Une marche se compose de pas. Même si un homme fait le tour du globe, il doit le faire un pas après l'autre ; et la nature des pas déterminera la nature de la marche. Ainsi, la vie est composée, pour l'essentiel, de bagatelles, de banalités, de la répétition d'actes familiers et simples. Et ce que nous sommes dans ces actes sera la couleur et la valeur de notre vie dans le verdict de l'éternité. La vie n'est pas faite des moments extatiques mais brefs que nous passons sur le mont de la transfiguration, mais des pas que nous faisons çà et là sur le chemin du devoir quotidien et de la routine parfois monotone.

LA MARCHE DE L'ANCIENNE VIE. (Éphésiens 2:2)

L'apôtre n'hésite pas à dévoiler la condition de ceux à qui il s'adresse. « Regardez, s'écrie-t-il, d'où vous avez été taillés, et le trou de la fosse d'où vous avez été tirés.
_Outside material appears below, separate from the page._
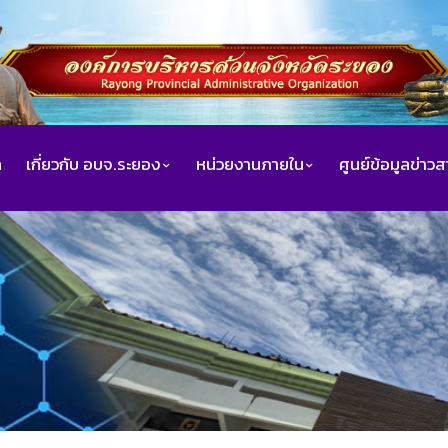
ก
เกี่ยวกับ อบจ.ระยอง
หน่วยงานภายใน
ศูนย์ข้อมูลข่าว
Vous étiez morts par vos offenses et par vos péchés. » Mais bien que, dans notre état non converti, nous étions complètement morts aux exigences de Dieu et à la vie du monde spirituel, nous étions pourtant très vivants aux incitations de cette trinité maléfique qui cherche sans cesse à ruiner les âmes des hommes. « Vous étiez morts... vous marchiez. »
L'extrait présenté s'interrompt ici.